Here's the basic idea: over the vector space of real-valued square-integrable functions defined on a subset $A \subset \mathbb{R}$, define the inner product $$\langle f, g \rangle = \int_{A}fg\text{.}$$ I am almost finished proving this, but the only property I don't know how to prove is $$\langle f, f \rangle = 0 \Longleftrightarrow f(x) = 0 \text{ } \forall x \in A\text{.}$$ Obviously, "$\Longleftarrow$" is trivial, but "$\Longrightarrow$" isn't as much. This gives us $$\int_{A}f^2 = 0$$ and we wish to show $f(x) = 0\text{ } \forall x \in A$ from this. Intuitively, this seems to make sense since $f^2$ is $\geq 0$, so we have that its integral over $A$ must be $\geq 0$ as well. But I'm not sure how to show this. It has been at least 3 years since I've last touched analysis with integrals.

By the way, I'm surprised I didn't find this question in a search. I imagine it would've been asked already.

Answer 1

It seems that people here are jumping on the absence of continuity of $f$. Strictly speaking if $f$ was a function, then they are completely right. However, an element $f \in L^2(A)$ is not actually a function, but an equivalence class of functions such that $f$ and $g$ are considered equivalent when $f(x) = g(x)$ for almost all $x \in A$. (That is they disagree on a measure zero set.)

Without this equivalence, $L^2(A)$ is not a Hilbert space, because otherwise there will be nonzero functions that have norm zero.
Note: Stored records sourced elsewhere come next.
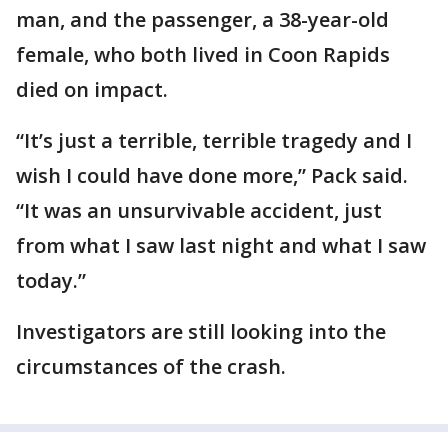
man, and the passenger, a 38-year-old
female, who both lived in Coon Rapids
died on impact.
“It’s just a terrible, terrible tragedy and I
wish I could have done more,” Pack said.
“It was an unsurvivable accident, just
from what I saw last night and what I saw
today.”
Investigators are still looking into the
circumstances of the crash.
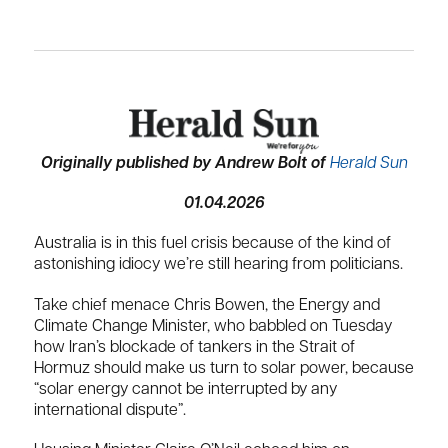
Originally published by Andrew Bolt of
Herald Sun
01.04.2026
Australia is in this fuel crisis because of the kind of
astonishing idiocy we’re still hearing from politicians.
Take chief menace Chris Bowen, the Energy and
Climate Change Minister, who babbled on Tuesday
how Iran’s blockade of tankers in the Strait of
Hormuz should make us turn to solar power, because
“solar energy cannot be interrupted by any
international dispute”.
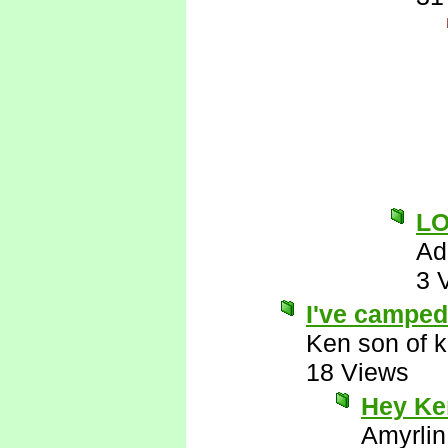
L
Ad
3 
I've camped 
Ken son of k
18 Views
Hey Ken
Amyrlin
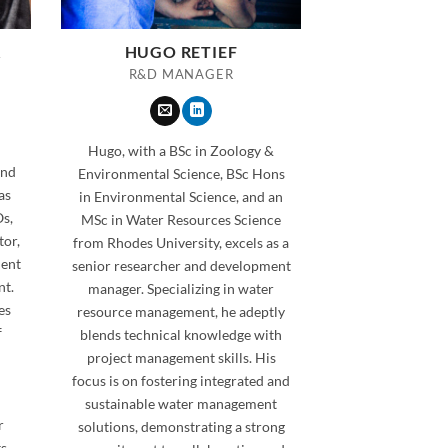
A
HUGO RETIEF
R&D MANAGER
Hugo, with a BSc in Zoology &
and
Environmental Science, BSc Hons
as
in Environmental Science, and an
s,
MSc in Water Resources Science
tor,
from Rhodes University, excels as a
ment
senior researcher and development
nt.
manager. Specializing in water
es
resource management, he adeptly
f
blends technical knowledge with
n
project management skills. His
focus is on fostering integrated and
sustainable water management
r
solutions, demonstrating a strong
ts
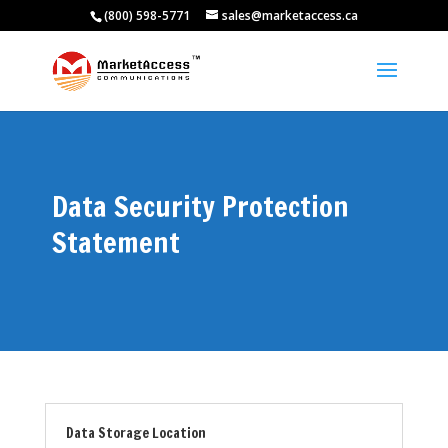
(800) 598-5771
sales@marketaccess.ca
Data Security Protection
Statement
Data Storage Location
The equivalence relation collects all such functions together, so that $L^2(A)$ can be considered a proper Hilbert space of (equivalence classes of) functions.

What we need to show is that if $\int_A f(x)^2 dx$ is zero, then $f(x)$ is zero almost everywhere.

For example, the function $$f(x) = \left\{ \begin{array}{cc} 1 & x \in \mathbb{Q}\\ 0 & x \in \mathbb{R}\setminus\mathbb{Q}\end{array}\right.$$ is zero almost everywhere ( $m(\mathbb{Q})=0$ with $m$ being Lebesgue measure) and satisfies $\int_{\mathbb{R}} f(x)^2 dx = 0.$

Now let us suppose that $\int_A f^2 = 0$, but $f \neq 0$ almost everywhere. Thus there is some $N$ and set $B \subset A$ such that $|f(x)| > 1/N$ when $x \in B$ and $m(B) > 0$.

Thus $$\int_A f^2 > \int_B f^2 > \int_B 1/N^2 = \frac{m(B)}{N^2} > 0,$$ which contradicts $\int_A f^2 =0$. Thus $f$ must be equal to zero almost everywhere, and thus $f = 0$ as per our equivalence relation.

Answer 2

I assume f is continuous ( or the property is false). Suppose there is $x \in A / f²(x)>0 $ then there is an area $B⊂A$ around x so $\forall y \in B, f²(y)>0$ because f and f² are continuous. If you integrate on B : $$\int_{B}f^2 > 0$$

$$0 = \int_{A}f^2 = \int_{A\B}f^2 + \int_{B}f^2 > 0$$

This is absurd.

Answer 3

When you view $L^{2}(A)$ as a complete inner product space, its elements are not measurable functions, but equivalence classes of measurable functions, with $f_{1} \sim f_{2}$ if and only if $f_{1} = f_{2}$ almost everywhere, if and only if $$ \int_{E} f_{1} = \int_{E} f_{2} \quad\text{for every measurable set $E$.} $$

With that understanding, your question may be interpreted as: If $\displaystyle\int_{A} f^{2} = 0$, then $f = 0$ as an element of $L^{2}(A)$.

Depending on the setting in which the question arose, that's a likelier interpretation than assuming $f$ is continuous, since the space of continuous, square-integrable functions is not complete in the $2$-norm.